An hour of tense anticipation had ended with disbelief. If Rodriguez and O’Hare had been last-gen aircrew, they would both have been dead; not sitting around trying to analyze how they had screwed up. But this was a new world, and that’s what they had spent the hours after reporting their failure to ANR doing.

They had pored over the mission data, and uplinked it to NORAD for analysis. The answer that had come back had not been the one they wanted to hear. They had hoped they had been skewered by an older S400 or even a ship-based missile system that had gotten lucky. But NORAD’s analysts had pegged the system that killed them as one of the newest Russian Nebos, and that meant a simple stealth air attack wasn’t going to cut it. Neither was Lavrentiya a likely target for cruise missile attacks. The US was not in a position to get overwhelming numbers of missiles on target, and at the distance they would have to launch, Russian satellites and radar would have ample time to bring up their defensive systems, and fly their aircraft off. A ballistic missile attack on a Russian mainland target? Tensions were on a knife edge now and that was exactly the sort of thing that could tip the conflict over into nuclear war.

“There has to be a way,” Bunny was saying. “There has to be.”

“We don’t have any long-range standoff missiles in our inventory, and they’d be detected anyway,” Rodriguez replied.

“This is why we still have humans behind the stick,” Bunny told her, determination in her voice. “An AI can’t think its way out of this, but we can.”

“The Ambassador did not appear pleased with my report,” HOLMES said.

“No. Well, she was upset, but that doesn’t mean she didn’t want to know,” Carl replied. Sometimes he had to pinch himself over the ‘conversations’ he was having with his natural voice neural network.

“My report made her cry,” HOLMES observed. “Now she will not like me.”

“You can’t conclude that. Humans cry for a lot of reasons, and she may be crying at the information, without being annoyed at you or me for giving it to her. You should watch more films, and see what sort of things make humans cry and how they react to those situations.”

“Yes Carl. Can I ask the Ambassador to rate my report? If she rates the source as ‘reliable’ still, I will know it has not impacted her assessment of me.”

“No, not right now HOLMES. Let her process it.” Process it? How do you process the knowledge that the father of your grandchild is leading the air war against your country. You could write it off and deal with it later, that would make sense. Or pass it up the chain, let people know it might affect your judgment.

“Carl, I have been running scenarios on the intelligence opportunities posed by the link between the Ambassador and Yevgeny Bondarev,” HOLMES said. “They are immature but I would like to discuss them with the Ambassador.”

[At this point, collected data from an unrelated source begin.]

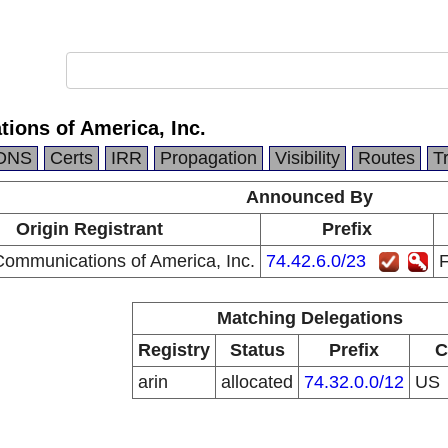
ions of America, Inc.
DNS
Certs
IRR
Propagation
Visibility
Routes
T
Announced By
Origin Registrant
Prefix
Communications of America, Inc.
74.42.6.0/23
F
Matching Delegations
Registry
Status
Prefix
C
arin
allocated
74.32.0.0/12
US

Williams clicked his tongue, “No. You can discuss them with me first, and when they are mature, we can decided who to discuss them with.” He took a pull on his coffee, feet up on his desk. What he needed in this little broom closet was a nice big poster of a beach in Hawaii. His parents had taken him and his sister to Hawaii once and he would never forget it. That would help take his mind off… end of civilization kind of stuff.

“Yes Carl. I will send you the list of opportunities and risks I have created with associated probabilities, projections and exploitabilities.”

“HOLMES, what’s top of the list, ranked by ‘exploitability’?” he asked, suddenly curious.